Aqui está uma amostra do repertório moderno de Hai:

                       

Os registos históricos mostram que kouji (口技), literalmente "acrobacia da boca", existe na China há mais de 2300 anos. Hai narra com entusiasmo a famosa história do primeiro-ministro do Estado de Qin, Mengchangjun, um estudante de Confúcio que viveu durante o Período dos Reinos Combatentes (475-221 AC).

Em 299 AC, Mengchangjun foi acusado de espiar no seu estado nativo de Qi e posto na prisão, juntamente como os seus servos. O ministro buscou a ajuda da concubina favorita do rei de Qin, Yan Fei, que, em troca, exigiu um casaco de pele de raposa branca que Mengchangjun já tinha oferecido ao rei. Preso num dilema, um servo jovem e leal, decidiu usar kouji. No meio da noite, depois de escapar da sua cela, chegou à porta dos aposentos do rei e começou a imitar o som de cães a latir, distraindo os guardas o tempo suficiente para que ele pudesse infiltrar-se no quarto do rei e roubar o casaco.
Mas, depois de fugirem das celas do palácio Qin, Mengchangjun e os seus servos deparam-se com um outro problema ao chegarem à fronteira Qin-Qi (na atual província de Shaanxi), bem guardada por uma base militar. Mas antes que as tropas do rei Qin alcançassem os fugitivos, o jovem servo de Mengchangjun imitou o cacarejar dum galo e todos os galos nos arredores seguiram. Os porteiros, não tendo nenhuma espécie de relógio, pensaram que a manhã estava quase a chegar, abriram o portão e deixaram Mengchangjun e os servos passar.

                       
  
Imitar a música deste tordo era uma das formas artísticas de representar beleza feminina na China antiga.

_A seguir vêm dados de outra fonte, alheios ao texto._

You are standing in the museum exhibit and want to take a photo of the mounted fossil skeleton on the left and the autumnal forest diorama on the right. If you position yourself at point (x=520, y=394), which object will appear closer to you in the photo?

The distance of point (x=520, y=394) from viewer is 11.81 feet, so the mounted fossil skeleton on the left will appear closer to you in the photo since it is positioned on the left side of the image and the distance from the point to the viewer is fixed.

Durante a dinastia Song (960-1279), a arte de kouji recebeu patrocínio imperial. O chilrear dos pássaros era um som que os cortesãos gostavam particularmente (de acordo com Hai, o canto dos pássaros era uma das quatro metáforas naturais para a beleza feminina, junto com as flores, o salgueiro e a lua).
A capacidade dos artistas kouji de imitar este som deu-lhes um lugar permanente nas festas de banquetes do Estado. Composições feitas exclusivamente de sons de kouji, incluindo “O canto dos cem pássaros” (鸟鸣), eram especialmente populares devido à boa sorte simbolizada por 100 pássaros.

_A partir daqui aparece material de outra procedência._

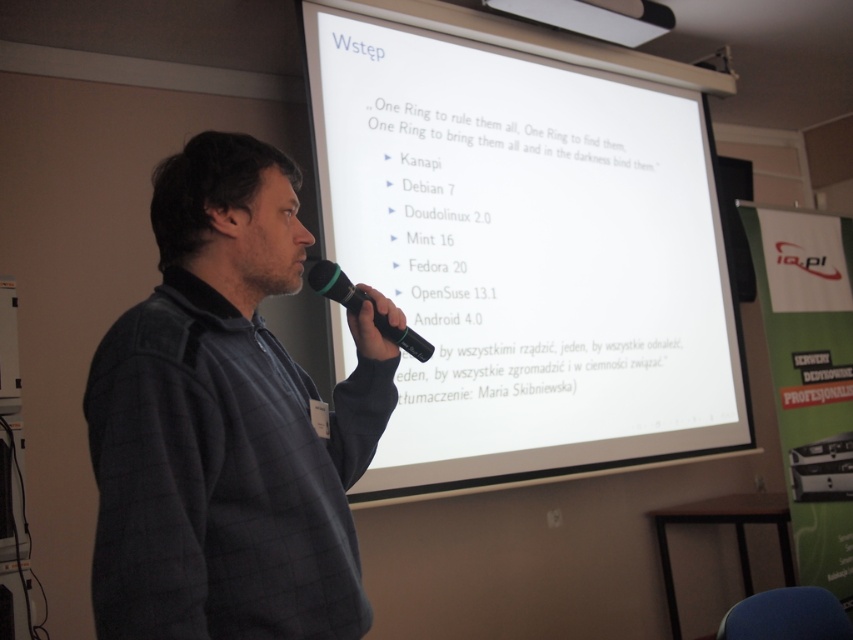 Question: Which point is farther to the camera?

Choices:
 (A) (331, 298)
 (B) (672, 224)
 (C) (178, 308)

Answer: (B)

Question: Considering the real-world distances, which object is closest to the black rubber microphone at center?

Choices:
 (A) white matte projection screen at upper center
 (B) dark gray sweater at center

Answer: (B)

Question: Which object appears farthest from the camera in this image?

Choices:
 (A) white matte projection screen at upper center
 (B) black rubber microphone at center

Answer: (A)

Question: Does white matte projection screen at upper center appear on the right side of black rubber microphone at center?

Choices:
 (A) no
 (B) yes

Answer: (B)

Question: Does white matte projection screen at upper center appear on the right side of black rubber microphone at center?

Choices:
 (A) no
 (B) yes

Answer: (B)

Question: In this image, where is dark gray sweater at center located relative to black rubber microphone at center?

Choices:
 (A) below
 (B) above

Answer: (A)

Hai afirma que kouji alcançou tal nível de mestria nessa dinastia que o canto de certos mestres de kouji superava o pássaro que eles estavam imitando.
Um tal indivíduo, Zhang Kun Shan (张坤 ) conseguia fazer com que um tordo morresse de exaustação ao tentar cantar mais alto do que Zhang Kun Shan, ganhando-lhe a alcunha de Hua Mei Zhang (画眉 ), huamei sendo o nome chinês para a espécie de tordo que Zhang Kun Shan conseguia imitar. O próprio Hai lembra-se alegremente de exibir as suas habilidades à frente de tordos em gaiolas, deixando-os num estado de frenesim, e o seu dono algo chateado.
 Todos os chineses com educação básica têm algum conhecimento da arte, graças ao ensaio "Kouji", que faz parte do currículo do segundo ciclo. O texto, escrito pelo erudito Lin Si Huan ( ), descreve vividamente uma atuação teatral de kouji: O público senta-se à frente de uma tela, atrás
da qual o artista de kouji conta uma história com efeitos sonoros - cachorros latindo, um bébé horando, louça caindo - usando apenas a boca,
um bloco de madeira e um leque. O público preenche as lacunas com a sua imaginação.

                    
                  
                     A ilustração de “kouji” mostra como os sons
                    produzidos pelo artista kouji conseguem criar
                        imagens vívidas nas mentes do público.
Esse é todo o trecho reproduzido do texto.